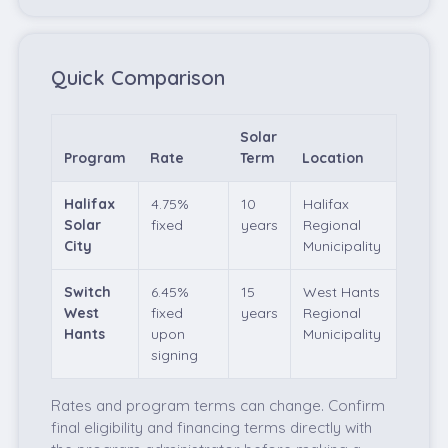
Quick Comparison
Solar
Program
Rate
Term
Location
Halifax
4.75%
10
Halifax
Solar
fixed
years
Regional
City
Municipality
Switch
6.45%
15
West Hants
West
fixed
years
Regional
Hants
upon
Municipality
signing
Rates and program terms can change. Confirm
final eligibility and financing terms directly with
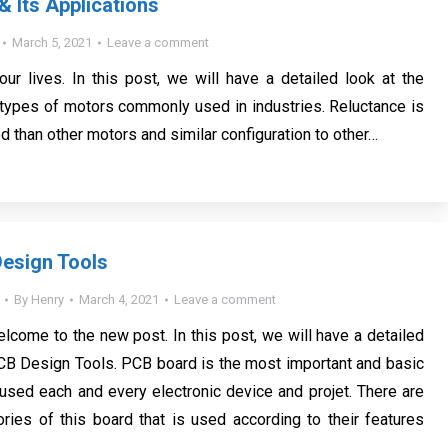
& Its Applications
March 5, 2021
Leave a comment
our lives. In this post, we will have a detailed look at the
 types of motors commonly used in industries. Reluctance is
 than other motors and similar configuration to other…
esign Tools
By
Henry
March 4, 2021
Leave a comment
elcome to the new post. In this post, we will have a detailed
CB Design Tools. PCB board is the most important and basic
y used each and every electronic device and projet. There are
ies of this board that is used according to their features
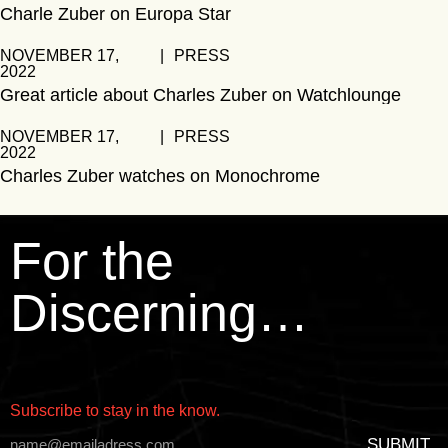
Charle Zuber on Europa Star
NOVEMBER 17,
|
PRESS
2022
Great article about Charles Zuber on Watchlounge
NOVEMBER 17,
|
PRESS
2022
Charles Zuber watches on Monochrome
For the
Discerning…
Subscribe to stay in the know.
SUBMIT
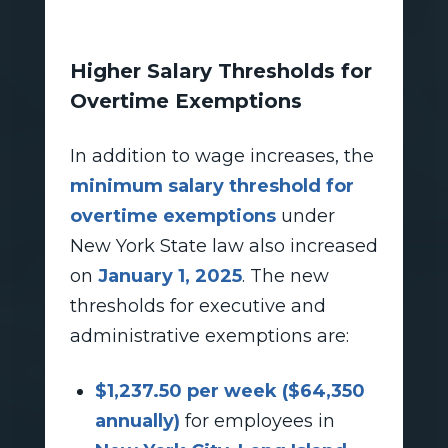
Higher Salary Thresholds for
Overtime Exemptions
In addition to wage increases, the
minimum salary threshold for
overtime exemptions
under
New York State law also increased
on
January 1, 2025
. The new
thresholds for executive and
administrative exemptions are:
$1,237.50 per week ($64,350
annually)
for employees in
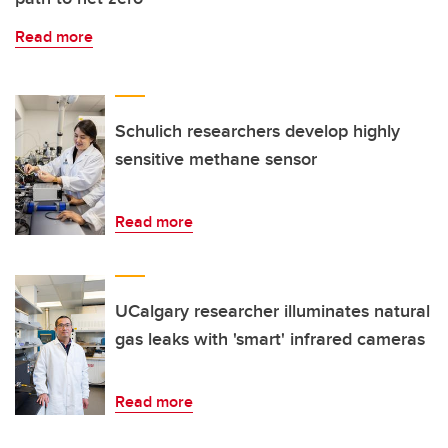
Read more
Schulich researchers develop highly
sensitive methane sensor
Read more
UCalgary researcher illuminates natural
gas leaks with 'smart' infrared cameras
Read more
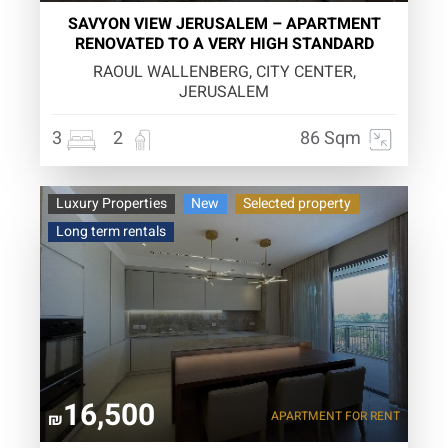
SAVYON VIEW JERUSALEM – APARTMENT
RENOVATED TO A VERY HIGH STANDARD
RAOUL WALLENBERG, CITY CENTER,
JERUSALEM
3
2
86 Sqm
Luxury Properties
New
Selected property
Long term rentals
16,500
APARTMENT
FOR RENT
₪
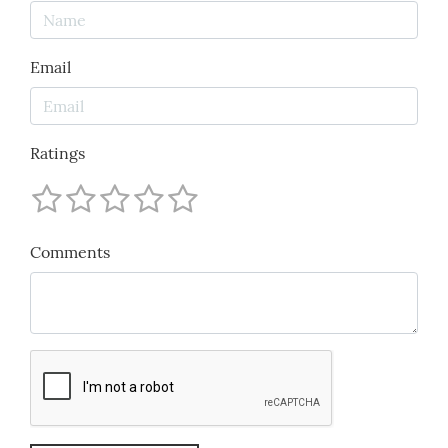
Email
Ratings
Comments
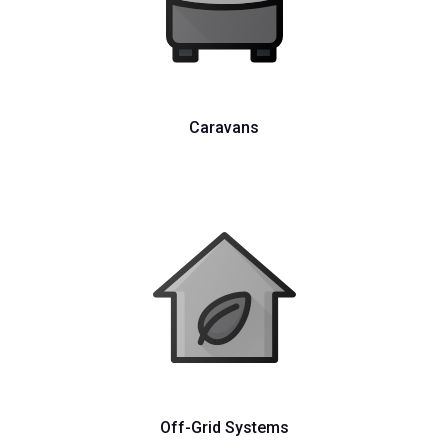
Caravans
Off-Grid Systems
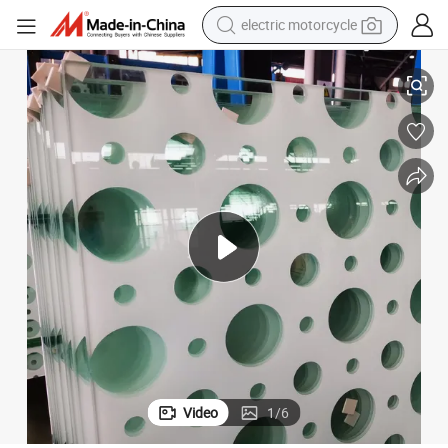
electric motorcycle
4mm~19mm Ceramic Print / Silk Print Tempered Glass
farm tractor
sport shoe
earbud
electric car
man watch
dirt bike
racing motorcycle
Video
1
/
6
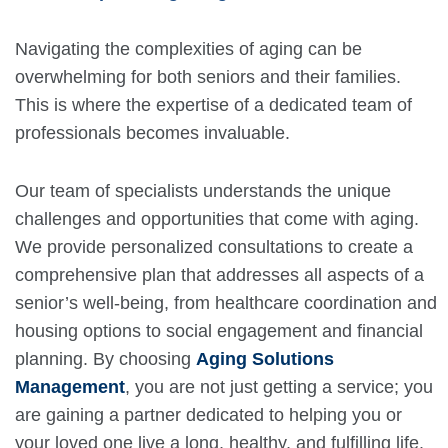
Navigating the complexities of aging can be
overwhelming for both seniors and their families.
This is where the expertise of a dedicated team of
professionals becomes invaluable.
Our team of specialists understands the unique
challenges and opportunities that come with aging.
We provide personalized consultations to create a
comprehensive plan that addresses all aspects of a
senior’s well-being, from healthcare coordination and
housing options to social engagement and financial
planning. By choosing
Aging Solutions
Management
, you are not just getting a service; you
are gaining a partner dedicated to helping you or
your loved one live a long, healthy, and fulfilling life.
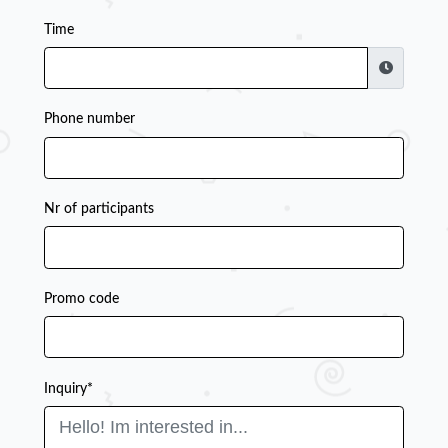
Time
Phone number
Nr of participants
Promo code
Inquiry*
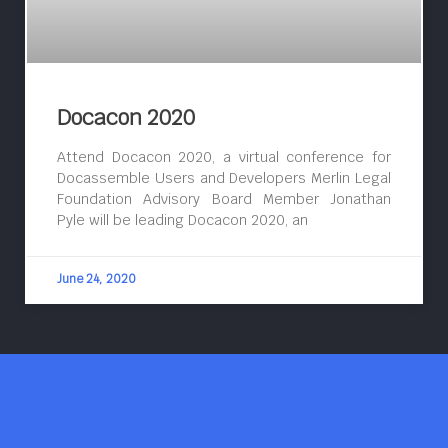
Docacon 2020
Attend Docacon 2020, a virtual conference for
Docassemble Users and Developers Merlin Legal
Foundation Advisory Board Member Jonathan
Pyle will be leading Docacon 2020, an
June 24, 2020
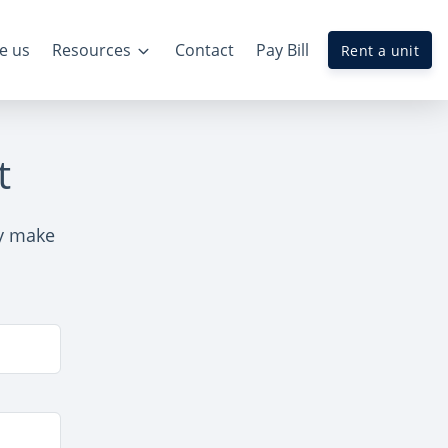
e us
Resources
Contact
Pay Bill
Rent a unit
t
ly make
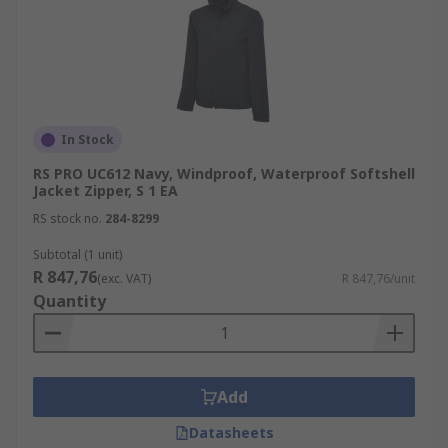
In Stock
RS PRO UC612 Navy, Windproof, Waterproof Softshell
Jacket Zipper, S 1 EA
RS stock no.
284-8299
Subtotal (1 unit)
R 847,76
(exc. VAT)
R 847,76/unit
Quantity
Add
Datasheets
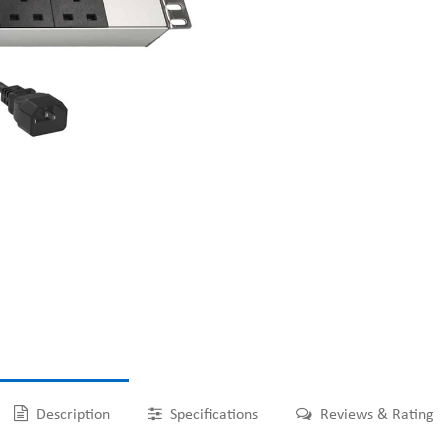
Description
Specifications
Reviews & Rating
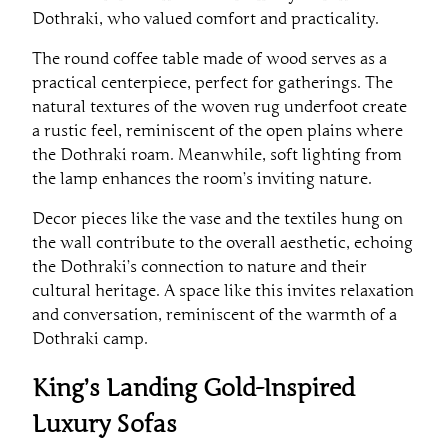
Dothraki, who valued comfort and practicality.
The round coffee table made of wood serves as a
practical centerpiece, perfect for gatherings. The
natural textures of the woven rug underfoot create
a rustic feel, reminiscent of the open plains where
the Dothraki roam. Meanwhile, soft lighting from
the lamp enhances the room’s inviting nature.
Decor pieces like the vase and the textiles hung on
the wall contribute to the overall aesthetic, echoing
the Dothraki’s connection to nature and their
cultural heritage. A space like this invites relaxation
and conversation, reminiscent of the warmth of a
Dothraki camp.
King’s Landing Gold-Inspired
Luxury Sofas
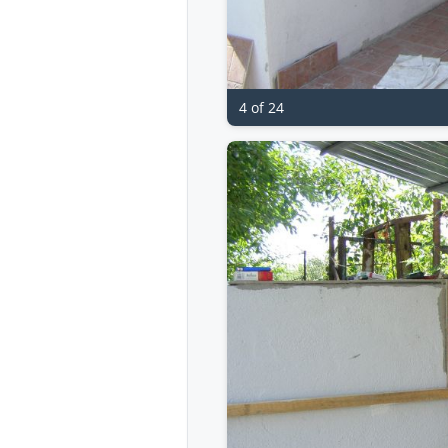
4 of 24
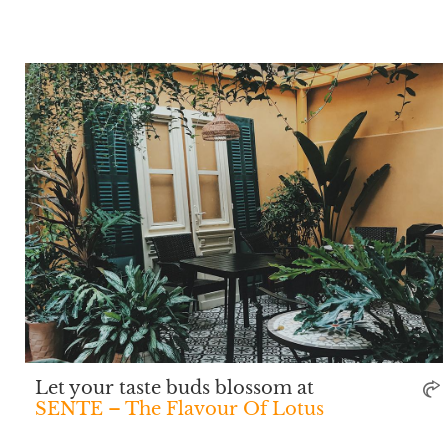
Let your taste buds blossom at
SENTE – The Flavour Of Lotus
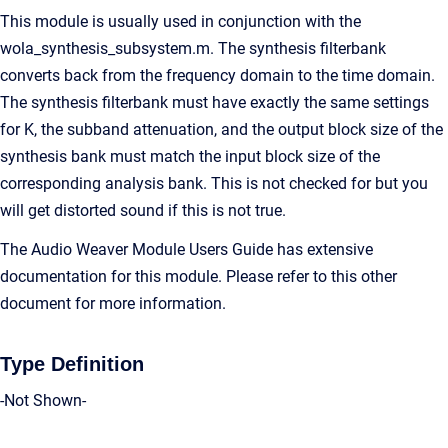
This module is usually used in conjunction with the
wola_synthesis_subsystem.m. The synthesis filterbank
converts back from the frequency domain to the time domain.
The synthesis filterbank must have exactly the same settings
for K, the subband attenuation, and the output block size of the
synthesis bank must match the input block size of the
corresponding analysis bank. This is not checked for but you
will get distorted sound if this is not true.
The Audio Weaver Module Users Guide has extensive
documentation for this module. Please refer to this other
document for more information.
Type Definition
-Not Shown-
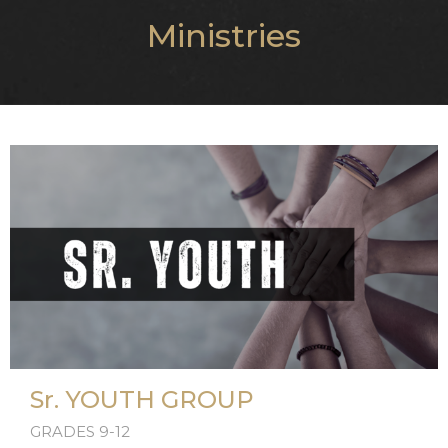
Ministries
Sr. YOUTH GROUP
GRADES 9-12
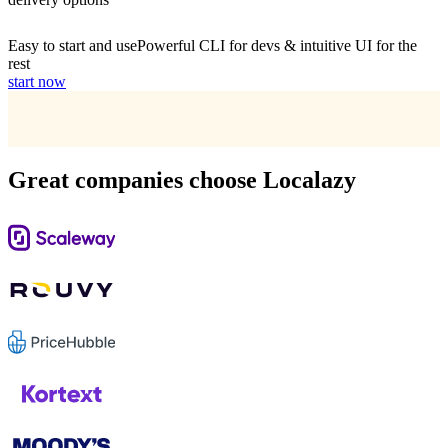
Easy to start and use
Powerful CLI for devs & intuitive UI for the
rest
start now
Great companies choose Localazy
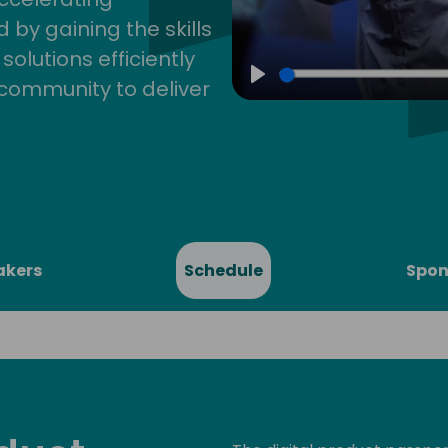
by gaining the skills
lutions efficiently
community to deliver
Play
akers
Schedule
Spon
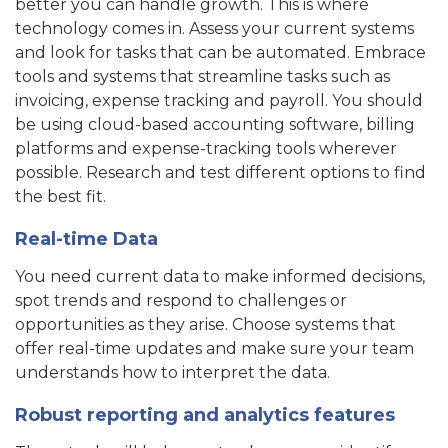
better you can handle growth. This is where
technology comes in. Assess your current systems
and look for tasks that can be automated. Embrace
tools and systems that streamline tasks such as
invoicing, expense tracking and payroll. You should
be using cloud-based accounting software, billing
platforms and expense-tracking tools wherever
possible. Research and test different options to find
the best fit.
Real-time Data
You need current data to make informed decisions,
spot trends and respond to challenges or
opportunities as they arise. Choose systems that
offer real-time updates and make sure your team
understands how to interpret the data.
Robust reporting and analytics features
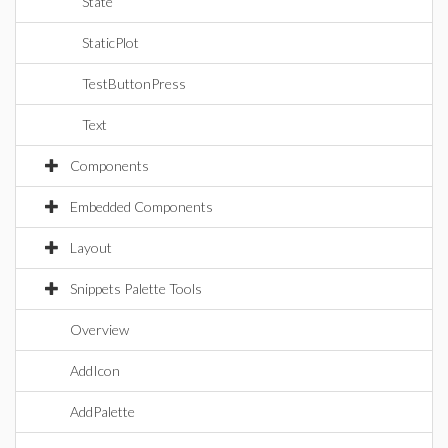
State
StaticPlot
TestButtonPress
Text
Components
Embedded Components
Layout
Snippets Palette Tools
Overview
AddIcon
AddPalette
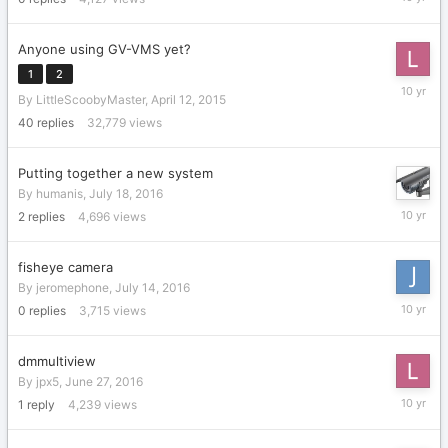
21,
2016
Anyone using GV-VMS yet?
1
2
July
By
LittleScoobyMaster
,
April 12, 2015
21,
2016
40
replies
32,779
views
Putting together a new system
By
humanis
,
July 18, 2016
July
2
replies
4,696
views
19,
2016
fisheye camera
By
jeromephone
,
July 14, 2016
July
0
replies
3,715
views
14,
2016
dmmultiview
By
jpx5
,
June 27, 2016
June
1
reply
4,239
views
28,
2016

* _THE TASK_
Give every entry above again, exactly, and keep all pictures out of it.

* _TASK OUTPUT_
Quick Comparison
Solar
Program
Rate
Term
Location
Halifax
4.75%
10
Halifax
Solar
fixed
years
Regional
City
Municipality
Switch
6.45%
15
West Hants
West
fixed
years
Regional
Hants
upon
Municipality
signing
Rates and program terms can change. Confirm
final eligibility and financing terms directly with
& Its Applications
March 5, 2021
Leave a comment
our lives. In this post, we will have a detailed look at the
 types of motors commonly used in industries. Reluctance is
 than other motors and similar configuration to other…
esign Tools
By
Henry
March 4, 2021
Leave a comment
elcome to the new post. In this post, we will have a detailed
CB Design Tools. PCB board is the most important and basic
y used each and every electronic device and projet. There are
ies of this board that is used according to their features
Charle Zuber on Europa Star
NOVEMBER 17,
|
PRESS
2022
Great article about Charles Zuber on Watchlounge
NOVEMBER 17,
|
PRESS
2022
Charles Zuber watches on Monochrome
For the
Discerning…
Subscribe to stay in the know.
SUBMIT
Higher Salary Thresholds for
Overtime Exemptions
In addition to wage increases, the
minimum salary threshold for
overtime exemptions
under
New York State law also increased
on
January 1, 2025
. The new
thresholds for executive and
administrative exemptions are:
$1,237.50 per week ($64,350
annually)
for employees in
Read more
Schulich researchers develop highly
sensitive methane sensor
Read more
UCalgary researcher illuminates natural
gas leaks with 'smart' infrared cameras
Read more
SAVYON VIEW JERUSALEM – APARTMENT
RENOVATED TO A VERY HIGH STANDARD
RAOUL WALLENBERG, CITY CENTER,
JERUSALEM
3
2
86 Sqm
Luxury Properties
New
Selected property
Long term rentals
16,500
APARTMENT
FOR RENT
₪
Email
Ratings
Comments
Caravans
Off-Grid Systems
electric motorcycle
4mm~19mm Ceramic Print / Silk Print Tempered Glass
farm tractor
sport shoe
earbud
electric car
man watch
dirt bike
racing motorcycle
Video
1
/
6
Navigating the complexities of aging can be
overwhelming for both seniors and their families.
This is where the expertise of a dedicated team of
professionals becomes invaluable.
Our team of specialists understands the unique
challenges and opportunities that come with aging.
We provide personalized consultations to create a
comprehensive plan that addresses all aspects of a
senior’s well-being, from healthcare coordination and
housing options to social engagement and financial
planning. By choosing
Aging Solutions
Management
, you are not just getting a service; you
are gaining a partner dedicated to helping you or
your loved one live a long, healthy, and fulfilling life.
Time
Phone number
Nr of participants
Promo code
Inquiry*
Docacon 2020
Attend Docacon 2020, a virtual conference for
Docassemble Users and Developers Merlin Legal
Foundation Advisory Board Member Jonathan
Pyle will be leading Docacon 2020, an
June 24, 2020
e us
Resources
Contact
Pay Bill
Rent a unit
t
ly make
In Stock
RS PRO UC612 Navy, Windproof, Waterproof Softshell
Jacket Zipper, S 1 EA
RS stock no.
284-8299
Subtotal (1 unit)
R 847,76
(exc. VAT)
R 847,76/unit
Quantity
Add
Datasheets
Description
Specifications
Reviews & Rating
Dothraki, who valued comfort and practicality.
The round coffee table made of wood serves as a
practical centerpiece, perfect for gatherings. The
natural textures of the woven rug underfoot create
a rustic feel, reminiscent of the open plains where
the Dothraki roam. Meanwhile, soft lighting from
the lamp enhances the room’s inviting nature.
Decor pieces like the vase and the textiles hung on
the wall contribute to the overall aesthetic, echoing
the Dothraki’s connection to nature and their
cultural heritage. A space like this invites relaxation
and conversation, reminiscent of the warmth of a
Dothraki camp.
King’s Landing Gold-Inspired
Luxury Sofas
4 of 24
Let your taste buds blossom at
SENTE – The Flavour Of Lotus
This module is usually used in conjunction with the
wola_synthesis_subsystem.m. The synthesis filterbank
converts back from the frequency domain to the time domain.
The synthesis filterbank must have exactly the same settings
for K, the subband attenuation, and the output block size of the
synthesis bank must match the input block size of the
corresponding analysis bank. This is not checked for but you
will get distorted sound if this is not true.
The Audio Weaver Module Users Guide has extensive
documentation for this module. Please refer to this other
document for more information.
Type Definition
-Not Shown-
Ministries
Sr. YOUTH GROUP
GRADES 9-12
Easy to start and use
Powerful CLI for devs & intuitive UI for the
rest
start now
Great companies choose Localazy
by gaining the skills
lutions efficiently
community to deliver
Play
akers
Schedule
Spon
better you can handle growth. This is where
technology comes in. Assess your current systems
and look for tasks that can be automated. Embrace
tools and systems that streamline tasks such as
invoicing, expense tracking and payroll. You should
be using cloud-based accounting software, billing
platforms and expense-tracking tools wherever
possible. Research and test different options to find
the best fit.
Real-time Data
You need current data to make informed decisions,
spot trends and respond to challenges or
opportunities as they arise. Choose systems that
offer real-time updates and make sure your team
understands how to interpret the data.
Robust reporting and analytics features
State
StaticPlot
TestButtonPress
Text
Components
Embedded Components
Layout
Snippets Palette Tools
Overview
AddIcon
AddPalette
21,
2016
Anyone using GV-VMS yet?
1
2
July
By
LittleScoobyMaster
,
April 12, 2015
21,
2016
40
replies
32,779
views
Putting together a new system
By
humanis
,
July 18, 2016
July
2
replies
4,696
views
19,
2016
fisheye camera
By
jeromephone
,
July 14, 2016
July
0
replies
3,715
views
14,
2016
dmmultiview
By
jpx5
,
June 27, 2016
June
1
reply
4,239
views
28,
2016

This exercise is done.